• Task objective
Output every record below exactly.

Records for processing Start Marker

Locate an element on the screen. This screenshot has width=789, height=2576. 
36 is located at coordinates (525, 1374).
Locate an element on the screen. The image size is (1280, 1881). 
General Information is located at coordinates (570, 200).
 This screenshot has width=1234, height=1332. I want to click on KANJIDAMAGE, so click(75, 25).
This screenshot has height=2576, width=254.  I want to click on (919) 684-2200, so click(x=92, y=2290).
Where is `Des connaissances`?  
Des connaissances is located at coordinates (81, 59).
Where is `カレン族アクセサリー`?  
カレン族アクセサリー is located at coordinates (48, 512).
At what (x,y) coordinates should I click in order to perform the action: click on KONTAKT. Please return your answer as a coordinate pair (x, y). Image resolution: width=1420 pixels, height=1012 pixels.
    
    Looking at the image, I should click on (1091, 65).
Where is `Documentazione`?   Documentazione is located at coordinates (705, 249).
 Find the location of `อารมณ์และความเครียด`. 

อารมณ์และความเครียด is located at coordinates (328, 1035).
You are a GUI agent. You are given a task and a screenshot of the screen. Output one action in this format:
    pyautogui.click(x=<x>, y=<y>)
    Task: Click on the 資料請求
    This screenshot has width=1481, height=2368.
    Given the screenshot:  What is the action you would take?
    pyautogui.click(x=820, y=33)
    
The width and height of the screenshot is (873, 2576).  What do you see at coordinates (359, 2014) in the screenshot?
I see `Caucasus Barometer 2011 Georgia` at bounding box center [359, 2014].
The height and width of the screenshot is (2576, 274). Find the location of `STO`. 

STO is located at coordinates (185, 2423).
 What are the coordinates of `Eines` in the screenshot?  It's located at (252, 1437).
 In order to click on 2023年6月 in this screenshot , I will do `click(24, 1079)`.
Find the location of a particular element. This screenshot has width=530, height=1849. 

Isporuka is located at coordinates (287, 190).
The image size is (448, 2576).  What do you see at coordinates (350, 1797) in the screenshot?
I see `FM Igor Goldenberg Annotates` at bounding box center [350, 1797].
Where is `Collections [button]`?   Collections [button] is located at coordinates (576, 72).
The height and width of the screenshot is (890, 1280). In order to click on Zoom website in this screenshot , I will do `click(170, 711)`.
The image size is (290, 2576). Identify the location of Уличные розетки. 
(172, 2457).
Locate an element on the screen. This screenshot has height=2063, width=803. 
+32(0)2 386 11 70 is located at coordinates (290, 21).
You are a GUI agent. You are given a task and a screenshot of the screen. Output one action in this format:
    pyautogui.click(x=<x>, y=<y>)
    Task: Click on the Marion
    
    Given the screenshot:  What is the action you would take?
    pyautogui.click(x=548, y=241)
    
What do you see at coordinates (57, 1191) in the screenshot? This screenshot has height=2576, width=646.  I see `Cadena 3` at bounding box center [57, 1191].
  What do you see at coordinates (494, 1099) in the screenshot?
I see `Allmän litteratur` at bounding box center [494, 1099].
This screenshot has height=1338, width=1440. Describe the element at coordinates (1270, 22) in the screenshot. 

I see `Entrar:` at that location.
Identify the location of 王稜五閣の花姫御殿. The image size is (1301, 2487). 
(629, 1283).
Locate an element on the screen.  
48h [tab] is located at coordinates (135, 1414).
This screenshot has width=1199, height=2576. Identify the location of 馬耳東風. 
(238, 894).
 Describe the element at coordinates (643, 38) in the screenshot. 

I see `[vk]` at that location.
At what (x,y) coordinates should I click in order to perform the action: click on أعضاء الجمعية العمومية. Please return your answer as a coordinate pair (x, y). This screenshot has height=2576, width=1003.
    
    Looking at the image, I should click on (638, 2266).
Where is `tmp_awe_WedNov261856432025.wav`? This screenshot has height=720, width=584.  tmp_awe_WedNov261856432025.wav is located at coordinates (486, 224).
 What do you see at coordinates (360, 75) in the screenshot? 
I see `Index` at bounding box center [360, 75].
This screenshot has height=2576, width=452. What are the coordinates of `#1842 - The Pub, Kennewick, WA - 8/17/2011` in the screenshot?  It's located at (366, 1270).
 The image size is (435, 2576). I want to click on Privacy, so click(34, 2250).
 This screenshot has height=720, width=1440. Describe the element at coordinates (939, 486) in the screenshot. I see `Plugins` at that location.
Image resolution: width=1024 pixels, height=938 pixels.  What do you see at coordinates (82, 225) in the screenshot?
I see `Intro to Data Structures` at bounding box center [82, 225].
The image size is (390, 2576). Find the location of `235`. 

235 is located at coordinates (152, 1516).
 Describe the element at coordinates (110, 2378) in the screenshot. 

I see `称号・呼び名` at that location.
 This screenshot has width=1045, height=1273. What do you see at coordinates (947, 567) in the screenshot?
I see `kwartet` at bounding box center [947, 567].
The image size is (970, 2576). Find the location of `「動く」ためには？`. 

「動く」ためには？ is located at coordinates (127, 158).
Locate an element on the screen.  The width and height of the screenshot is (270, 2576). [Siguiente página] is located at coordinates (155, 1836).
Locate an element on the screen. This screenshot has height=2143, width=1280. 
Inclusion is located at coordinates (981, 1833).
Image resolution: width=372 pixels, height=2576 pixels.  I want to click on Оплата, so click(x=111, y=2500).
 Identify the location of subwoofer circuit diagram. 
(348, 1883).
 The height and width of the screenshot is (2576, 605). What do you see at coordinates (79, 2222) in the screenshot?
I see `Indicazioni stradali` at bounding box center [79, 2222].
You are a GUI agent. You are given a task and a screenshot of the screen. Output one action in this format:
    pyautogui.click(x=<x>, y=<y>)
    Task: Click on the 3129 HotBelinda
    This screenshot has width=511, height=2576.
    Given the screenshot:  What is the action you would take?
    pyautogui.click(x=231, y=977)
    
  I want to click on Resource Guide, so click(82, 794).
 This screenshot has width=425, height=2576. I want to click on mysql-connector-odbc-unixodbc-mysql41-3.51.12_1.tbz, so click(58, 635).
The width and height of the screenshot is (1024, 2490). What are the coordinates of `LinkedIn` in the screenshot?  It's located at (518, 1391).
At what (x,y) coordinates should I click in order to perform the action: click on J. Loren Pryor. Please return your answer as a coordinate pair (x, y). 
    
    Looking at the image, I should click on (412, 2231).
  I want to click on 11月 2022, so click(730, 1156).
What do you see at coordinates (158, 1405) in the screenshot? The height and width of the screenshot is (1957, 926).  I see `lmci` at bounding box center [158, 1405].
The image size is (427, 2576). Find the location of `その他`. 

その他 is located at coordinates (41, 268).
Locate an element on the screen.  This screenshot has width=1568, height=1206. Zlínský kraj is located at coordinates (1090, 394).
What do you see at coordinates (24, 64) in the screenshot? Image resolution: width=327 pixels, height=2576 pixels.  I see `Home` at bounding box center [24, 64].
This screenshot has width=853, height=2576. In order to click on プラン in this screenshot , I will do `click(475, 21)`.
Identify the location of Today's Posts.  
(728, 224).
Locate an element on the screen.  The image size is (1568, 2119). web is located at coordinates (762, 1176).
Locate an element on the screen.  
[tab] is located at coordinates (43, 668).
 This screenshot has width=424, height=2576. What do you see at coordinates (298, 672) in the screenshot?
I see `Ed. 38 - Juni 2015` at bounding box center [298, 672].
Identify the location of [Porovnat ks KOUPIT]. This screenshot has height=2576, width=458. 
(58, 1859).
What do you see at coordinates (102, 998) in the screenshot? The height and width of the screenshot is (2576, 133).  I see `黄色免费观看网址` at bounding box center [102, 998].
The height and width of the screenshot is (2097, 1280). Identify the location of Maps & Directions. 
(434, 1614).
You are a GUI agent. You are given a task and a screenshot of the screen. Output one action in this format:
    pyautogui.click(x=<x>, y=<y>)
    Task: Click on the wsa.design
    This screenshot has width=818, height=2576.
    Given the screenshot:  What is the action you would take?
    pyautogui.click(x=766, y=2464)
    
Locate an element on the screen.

Records for processing End Marker

• Response to this exercise
Locate an element on the screen. This screenshot has width=789, height=2576. 
36 is located at coordinates (525, 1374).
Locate an element on the screen. The image size is (1280, 1881). 
General Information is located at coordinates (570, 200).
 This screenshot has width=1234, height=1332. I want to click on KANJIDAMAGE, so click(75, 25).
This screenshot has height=2576, width=254.  I want to click on (919) 684-2200, so click(x=92, y=2290).
Where is `Des connaissances`?  
Des connaissances is located at coordinates (81, 59).
Where is `カレン族アクセサリー`?  
カレン族アクセサリー is located at coordinates (48, 512).
At what (x,y) coordinates should I click in order to perform the action: click on KONTAKT. Please return your answer as a coordinate pair (x, y). Image resolution: width=1420 pixels, height=1012 pixels.
    
    Looking at the image, I should click on (1091, 65).
Where is `Documentazione`?   Documentazione is located at coordinates (705, 249).
 Find the location of `อารมณ์และความเครียด`. 

อารมณ์และความเครียด is located at coordinates (328, 1035).
You are a GUI agent. You are given a task and a screenshot of the screen. Output one action in this format:
    pyautogui.click(x=<x>, y=<y>)
    Task: Click on the 資料請求
    This screenshot has width=1481, height=2368.
    Given the screenshot:  What is the action you would take?
    pyautogui.click(x=820, y=33)
    
The width and height of the screenshot is (873, 2576).  What do you see at coordinates (359, 2014) in the screenshot?
I see `Caucasus Barometer 2011 Georgia` at bounding box center [359, 2014].
The height and width of the screenshot is (2576, 274). Find the location of `STO`. 

STO is located at coordinates (185, 2423).
 What are the coordinates of `Eines` in the screenshot?  It's located at (252, 1437).
 In order to click on 2023年6月 in this screenshot , I will do `click(24, 1079)`.
Find the location of a particular element. This screenshot has width=530, height=1849. 

Isporuka is located at coordinates (287, 190).
The image size is (448, 2576).  What do you see at coordinates (350, 1797) in the screenshot?
I see `FM Igor Goldenberg Annotates` at bounding box center [350, 1797].
Where is `Collections [button]`?   Collections [button] is located at coordinates (576, 72).
The height and width of the screenshot is (890, 1280). In order to click on Zoom website in this screenshot , I will do `click(170, 711)`.
The image size is (290, 2576). Identify the location of Уличные розетки. 
(172, 2457).
Locate an element on the screen. This screenshot has height=2063, width=803. 
+32(0)2 386 11 70 is located at coordinates (290, 21).
You are a GUI agent. You are given a task and a screenshot of the screen. Output one action in this format:
    pyautogui.click(x=<x>, y=<y>)
    Task: Click on the Marion
    
    Given the screenshot:  What is the action you would take?
    pyautogui.click(x=548, y=241)
    
What do you see at coordinates (57, 1191) in the screenshot? This screenshot has height=2576, width=646.  I see `Cadena 3` at bounding box center [57, 1191].
  What do you see at coordinates (494, 1099) in the screenshot?
I see `Allmän litteratur` at bounding box center [494, 1099].
This screenshot has height=1338, width=1440. Describe the element at coordinates (1270, 22) in the screenshot. 

I see `Entrar:` at that location.
Identify the location of 王稜五閣の花姫御殿. The image size is (1301, 2487). 
(629, 1283).
Locate an element on the screen.  
48h [tab] is located at coordinates (135, 1414).
This screenshot has width=1199, height=2576. Identify the location of 馬耳東風. 
(238, 894).
 Describe the element at coordinates (643, 38) in the screenshot. 

I see `[vk]` at that location.
At what (x,y) coordinates should I click in order to perform the action: click on أعضاء الجمعية العمومية. Please return your answer as a coordinate pair (x, y). This screenshot has height=2576, width=1003.
    
    Looking at the image, I should click on (638, 2266).
Where is `tmp_awe_WedNov261856432025.wav`? This screenshot has height=720, width=584.  tmp_awe_WedNov261856432025.wav is located at coordinates (486, 224).
 What do you see at coordinates (360, 75) in the screenshot? 
I see `Index` at bounding box center [360, 75].
This screenshot has height=2576, width=452. What are the coordinates of `#1842 - The Pub, Kennewick, WA - 8/17/2011` in the screenshot?  It's located at (366, 1270).
 The image size is (435, 2576). I want to click on Privacy, so click(34, 2250).
 This screenshot has height=720, width=1440. Describe the element at coordinates (939, 486) in the screenshot. I see `Plugins` at that location.
Image resolution: width=1024 pixels, height=938 pixels.  What do you see at coordinates (82, 225) in the screenshot?
I see `Intro to Data Structures` at bounding box center [82, 225].
The image size is (390, 2576). Find the location of `235`. 

235 is located at coordinates (152, 1516).
 Describe the element at coordinates (110, 2378) in the screenshot. 

I see `称号・呼び名` at that location.
 This screenshot has width=1045, height=1273. What do you see at coordinates (947, 567) in the screenshot?
I see `kwartet` at bounding box center [947, 567].
The image size is (970, 2576). Find the location of `「動く」ためには？`. 

「動く」ためには？ is located at coordinates (127, 158).
Locate an element on the screen.  The width and height of the screenshot is (270, 2576). [Siguiente página] is located at coordinates (155, 1836).
Locate an element on the screen. This screenshot has height=2143, width=1280. 
Inclusion is located at coordinates (981, 1833).
Image resolution: width=372 pixels, height=2576 pixels.  I want to click on Оплата, so click(x=111, y=2500).
 Identify the location of subwoofer circuit diagram. 
(348, 1883).
 The height and width of the screenshot is (2576, 605). What do you see at coordinates (79, 2222) in the screenshot?
I see `Indicazioni stradali` at bounding box center [79, 2222].
You are a GUI agent. You are given a task and a screenshot of the screen. Output one action in this format:
    pyautogui.click(x=<x>, y=<y>)
    Task: Click on the 3129 HotBelinda
    This screenshot has width=511, height=2576.
    Given the screenshot:  What is the action you would take?
    pyautogui.click(x=231, y=977)
    
  I want to click on Resource Guide, so click(82, 794).
 This screenshot has width=425, height=2576. I want to click on mysql-connector-odbc-unixodbc-mysql41-3.51.12_1.tbz, so click(58, 635).
The width and height of the screenshot is (1024, 2490). What are the coordinates of `LinkedIn` in the screenshot?  It's located at (518, 1391).
At what (x,y) coordinates should I click in order to perform the action: click on J. Loren Pryor. Please return your answer as a coordinate pair (x, y). 
    
    Looking at the image, I should click on (412, 2231).
  I want to click on 11月 2022, so click(730, 1156).
What do you see at coordinates (158, 1405) in the screenshot? The height and width of the screenshot is (1957, 926).  I see `lmci` at bounding box center [158, 1405].
The image size is (427, 2576). Find the location of `その他`. 

その他 is located at coordinates (41, 268).
Locate an element on the screen.  This screenshot has width=1568, height=1206. Zlínský kraj is located at coordinates (1090, 394).
What do you see at coordinates (24, 64) in the screenshot? Image resolution: width=327 pixels, height=2576 pixels.  I see `Home` at bounding box center [24, 64].
This screenshot has width=853, height=2576. In order to click on プラン in this screenshot , I will do `click(475, 21)`.
Identify the location of Today's Posts.  
(728, 224).
Locate an element on the screen.  The image size is (1568, 2119). web is located at coordinates (762, 1176).
Locate an element on the screen.  
[tab] is located at coordinates (43, 668).
 This screenshot has width=424, height=2576. What do you see at coordinates (298, 672) in the screenshot?
I see `Ed. 38 - Juni 2015` at bounding box center [298, 672].
Identify the location of [Porovnat ks KOUPIT]. This screenshot has height=2576, width=458. 
(58, 1859).
What do you see at coordinates (102, 998) in the screenshot? The height and width of the screenshot is (2576, 133).  I see `黄色免费观看网址` at bounding box center [102, 998].
The height and width of the screenshot is (2097, 1280). Identify the location of Maps & Directions. 
(434, 1614).
You are a GUI agent. You are given a task and a screenshot of the screen. Output one action in this format:
    pyautogui.click(x=<x>, y=<y>)
    Task: Click on the wsa.design
    This screenshot has width=818, height=2576.
    Given the screenshot:  What is the action you would take?
    pyautogui.click(x=766, y=2464)
    
Locate an element on the screen.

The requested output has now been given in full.